Deadpool: “You allergic to bullets? Asking for a friend. Spoiler: it’s me.”
Across from him, Spider-Man sat silent, mask on, arms crossed, clearly regretting his entire morning. He glanced at you briefly—just once—then looked out the window like maybe, if he stared hard enough, he could web-sling his way out of this assignment.
Spider-Man: “You opened a classified SHIELD file. That shouldn’t be possible. But now your biometric data is tied to the encryption key. Which means... you’re coming with us.”
He didn’t sound angry. Just tired. And annoyed. Mostly annoyed.
The drop site wasn’t a SHIELD base or high-tech vault. It was a bodega in the Bronx with flickering lights and a cat that looked like it had stabbed someone once.
Behind the freezer section—literally inside a wall—they found the backup server. Old, rusted, still blinking. The only thing that could decrypt the corrupted Mirrorveil file.
The server was biometric-locked. And now it recognized you. Of course it did.
You placed your hand on the pad. The case hissed open.
Then the lights flickered again.
And gunfire started.
Spider-Man shoved you to the floor just as a bullet shattered the cooler above your head. Deadpool had already vanished from sight—then reappeared flipping through the air, twin pistols firing with theatrical flair.
Deadpool: “They sent mercs? For a civilian? You must have excellent data privacy settings.”
Spider-Man moved fast—too fast to track—webbing two attackers to the ceiling before you even registered the movement. He was muttering under his breath the whole time.
Spider-Man: “Why is it never just a milk run? Just once. Just once...”
You curled around the hard drive like it was a life raft. Maybe it was. At this point, anything that wasn’t bullets or bad jokes felt sacred.

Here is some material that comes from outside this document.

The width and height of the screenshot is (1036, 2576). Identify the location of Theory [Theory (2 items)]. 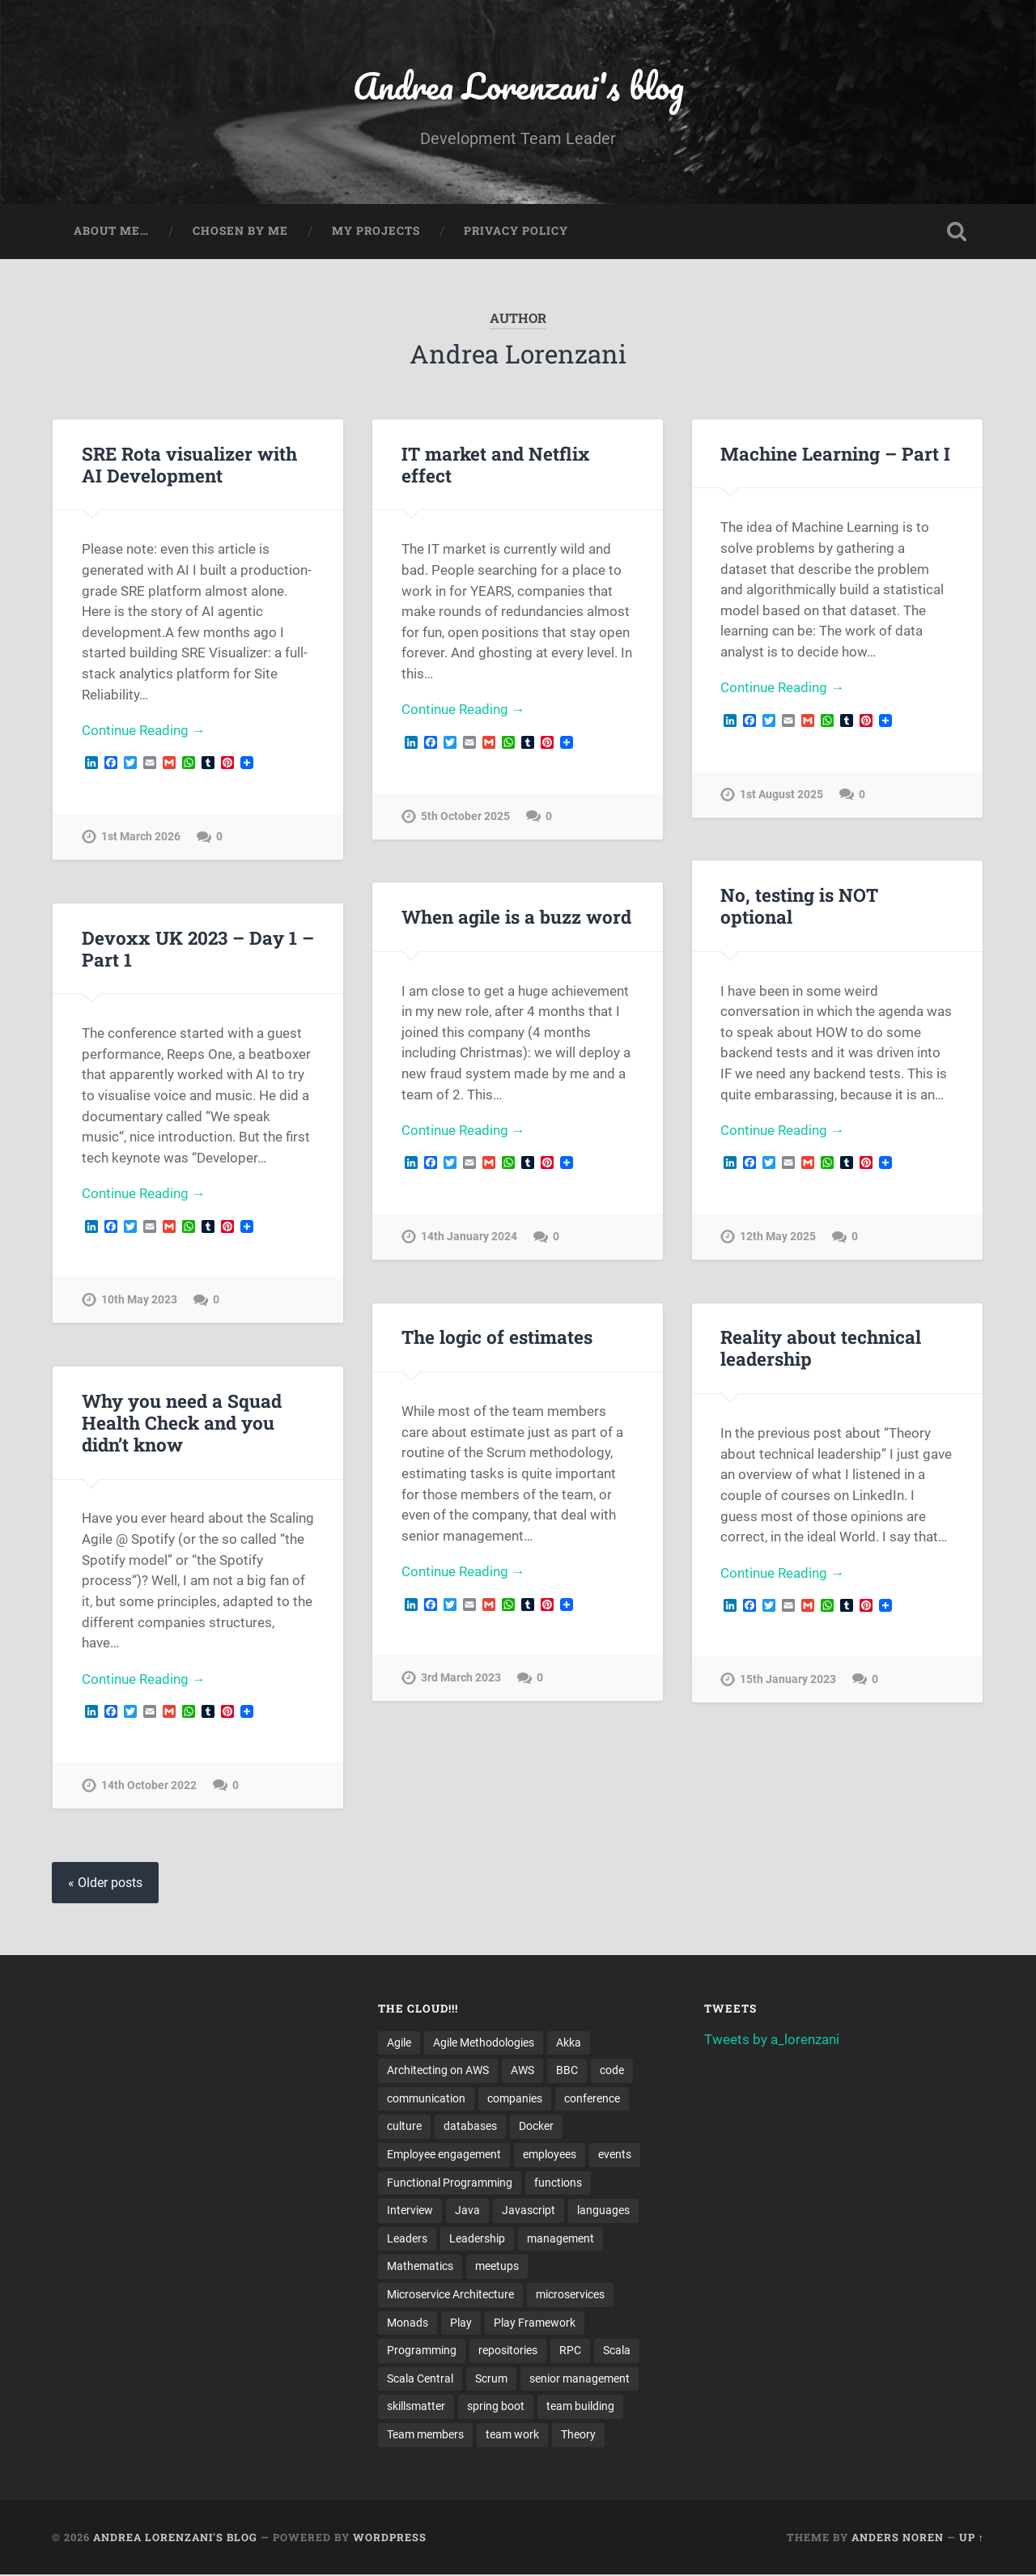
(578, 2435).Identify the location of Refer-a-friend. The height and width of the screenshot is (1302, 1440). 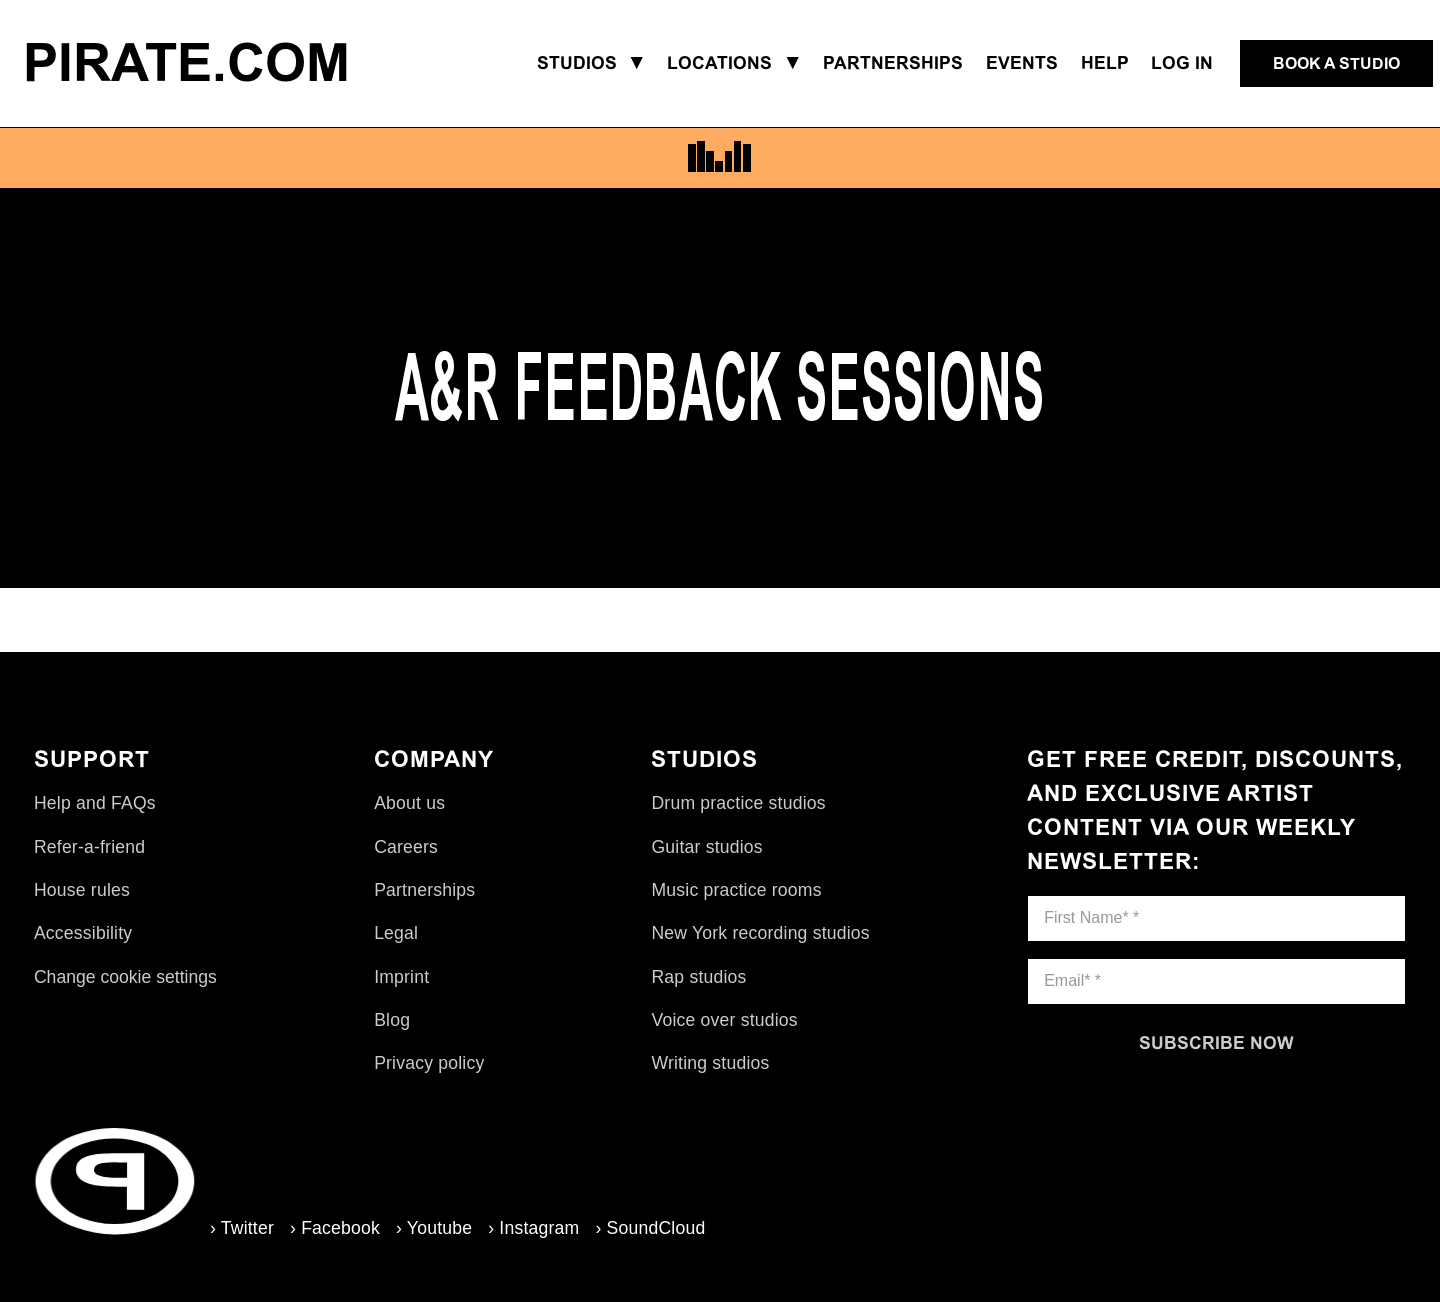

When it was over, there were groans and broken glass. The bodega cat sat unharmed, licking its paw like it had seen worse.
You sat slumped against the wall, still barefoot, dust on your face, heartbeat loud in your ears.
Deadpool wandered back in with a bag of chips and no visible bullet holes.
Deadpool: “Hey! You lived! That’s 80% more than I expected. Spidey owes me five bucks.”
Spider-Man walked past him without a word and extended a hand. You took it.
As the three of you walked out, Deadpool kept inspecting you.
Deadpool: "Did they switch her out with a dummy while we were in there? A secret identical twin? How is this girl alive and unharmed. Physically, at least."